Homelessness Is Not Just A "Big City" Thing
The Problem Is Real
Homelessness Is Everywhere
"The kids and I are on the streets."
This, from someone I taught nearly a decade ago. Eight simple words, and they caused my heart to sink.
Although I'm in my mid-40s, there's always been a part of me that hasn't fully appreciated how rampant the homelessness issue is anywhere in Canada. I've been ridiculously fortunate; while I do carry debt, like many North Americans, I've never been in any sort of a situation - thankfully - where I've had to cope with the loss of my home. I've never had to worry about feeding my children, and I've never had to wonder if I've got enough money for rent.
I've never had to wonder when - or if - I'd be able to put a roof over my kids' heads, or how in God's name I'd try and keep things normal for my kids even though I didn't even know where they'd sleep.
To be sure, affordable housing is a significant issue for many people. According to CTV, Barrie is one of the most expensive places in Canada to rent a one bedroom apartment - the average rent hovers around $1,100. RentBoard lists the average house rental price for a 2-bedroom house at around $1,700. When you consider the current minimum wage is $14, if you work 40 hours a week - and this doesn't even consider the taxes that come off of every pay - that's $560/week, or just over $2200 monthly. That, in turn, means that you're left with around $500 to cover groceries and whatever other expenses you might have, which means it's probably fairly impossible to even rent a house on a minimum wage.
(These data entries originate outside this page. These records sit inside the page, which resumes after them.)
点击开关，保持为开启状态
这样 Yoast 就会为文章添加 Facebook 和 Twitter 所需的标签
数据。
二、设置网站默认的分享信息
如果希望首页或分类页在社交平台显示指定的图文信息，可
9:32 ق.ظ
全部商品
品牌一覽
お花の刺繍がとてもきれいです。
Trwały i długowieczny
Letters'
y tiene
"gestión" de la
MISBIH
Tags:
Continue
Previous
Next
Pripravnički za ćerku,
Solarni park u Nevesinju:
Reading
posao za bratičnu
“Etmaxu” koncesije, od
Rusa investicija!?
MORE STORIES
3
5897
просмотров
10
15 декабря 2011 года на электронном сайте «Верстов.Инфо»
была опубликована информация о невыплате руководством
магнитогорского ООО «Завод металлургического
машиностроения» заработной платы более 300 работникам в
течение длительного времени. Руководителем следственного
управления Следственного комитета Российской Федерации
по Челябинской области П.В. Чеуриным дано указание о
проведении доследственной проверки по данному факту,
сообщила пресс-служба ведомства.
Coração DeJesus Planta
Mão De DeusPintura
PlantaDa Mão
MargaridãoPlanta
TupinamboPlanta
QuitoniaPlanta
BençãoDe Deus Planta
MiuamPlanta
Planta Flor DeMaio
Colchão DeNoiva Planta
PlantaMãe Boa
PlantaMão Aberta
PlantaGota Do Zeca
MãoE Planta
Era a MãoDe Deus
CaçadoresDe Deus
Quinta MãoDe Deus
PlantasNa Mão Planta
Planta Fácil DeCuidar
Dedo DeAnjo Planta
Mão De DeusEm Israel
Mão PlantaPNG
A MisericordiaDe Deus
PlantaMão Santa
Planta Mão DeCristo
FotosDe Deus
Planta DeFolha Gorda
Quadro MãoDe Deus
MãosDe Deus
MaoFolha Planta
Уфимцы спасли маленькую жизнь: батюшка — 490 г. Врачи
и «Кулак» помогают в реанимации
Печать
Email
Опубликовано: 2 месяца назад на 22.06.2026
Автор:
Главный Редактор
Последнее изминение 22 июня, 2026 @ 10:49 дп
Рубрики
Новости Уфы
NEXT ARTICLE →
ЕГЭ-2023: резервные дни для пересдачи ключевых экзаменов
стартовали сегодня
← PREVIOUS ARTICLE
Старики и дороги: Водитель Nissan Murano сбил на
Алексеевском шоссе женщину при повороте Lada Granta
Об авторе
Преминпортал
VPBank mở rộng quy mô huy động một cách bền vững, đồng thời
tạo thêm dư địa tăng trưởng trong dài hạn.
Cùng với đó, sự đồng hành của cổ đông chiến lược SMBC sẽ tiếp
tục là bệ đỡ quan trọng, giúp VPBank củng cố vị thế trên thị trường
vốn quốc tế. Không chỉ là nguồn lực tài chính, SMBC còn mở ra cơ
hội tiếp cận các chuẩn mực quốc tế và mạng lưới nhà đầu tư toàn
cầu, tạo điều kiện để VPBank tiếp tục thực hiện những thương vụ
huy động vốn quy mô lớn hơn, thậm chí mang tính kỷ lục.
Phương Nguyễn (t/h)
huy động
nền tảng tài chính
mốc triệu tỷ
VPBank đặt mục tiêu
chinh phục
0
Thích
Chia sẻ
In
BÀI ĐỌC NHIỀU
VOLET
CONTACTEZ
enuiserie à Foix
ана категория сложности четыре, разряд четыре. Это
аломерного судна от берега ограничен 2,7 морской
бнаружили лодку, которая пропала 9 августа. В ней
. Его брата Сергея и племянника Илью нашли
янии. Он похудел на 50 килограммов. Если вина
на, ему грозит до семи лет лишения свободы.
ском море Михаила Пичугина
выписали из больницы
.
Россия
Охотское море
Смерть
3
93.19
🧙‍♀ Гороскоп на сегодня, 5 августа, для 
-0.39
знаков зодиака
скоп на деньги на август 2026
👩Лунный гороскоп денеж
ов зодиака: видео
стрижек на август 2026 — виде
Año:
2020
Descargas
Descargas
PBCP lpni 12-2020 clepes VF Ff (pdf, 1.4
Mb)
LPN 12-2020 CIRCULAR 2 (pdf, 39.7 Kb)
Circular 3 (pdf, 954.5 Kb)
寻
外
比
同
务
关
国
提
Unfortunately, many homeless shelters generally boast no more than a few dozen beds, and many are not designed for people to stay at them longer than 30 to 90 days. While these homeless shelters do vie for government grants, these are not-for-profit organizations designed to help those who are less fortunate. In addition, according to a 2017 CBC report, there have been shelter closures due to a lack of funding and the shelters that are still in operation are generally functioning at around 90 percent capacity, which is frightening. Because of the limited time that people can actually stay in a shelter, sometimes people have little choice but to return to the streets, trying to figure out what their next move will be.
We don't live in a world where problems are solved in 48 minutes or less. It would be nice if that was the case, as we would be able to solve issues like homelessness far more quickly than we could ever hope for. However, we live in a world that is far from perfect, and there is a stigma that comes with homelessness that leaves little consideration for a person's actual situation.
How many times do we consider a homeless person and think they were the ones who brought their homelessness on themselves as a result of bad choices? Sure, there are those individuals who struggle with addiction and that may leave them homeless one day, but what of the person who has lost their job and before too long is unable to make rent? We live in a world now where it's getting increasingly more difficult to make ends meet, let alone set money aside for things like cars, college, or even emergencies.
Homelessness is real, and many of these homeless shelters are running as fast as they can to support an increasingly needy population. There is an affordable housing crisis where people who are working full time in what would be considered "good jobs" are struggling to find a decent place to live in a decent neighborhood in order to potentially raise a family or even just feel safe themselves.
While much has been made over some big-city treatment of their own unique homelessness challenges - think of reports from CBC of cities like Vancouver trying to push out homeless people just prior to the 2010 Olympics - the bottom line is, homelessness is a significant issue which is not just going away. Funding is essential in order to help these individuals back on their feet, and that funding should be driven into affordable housing and homeless shelters.
Being homeless isn't a choice, and people need our help.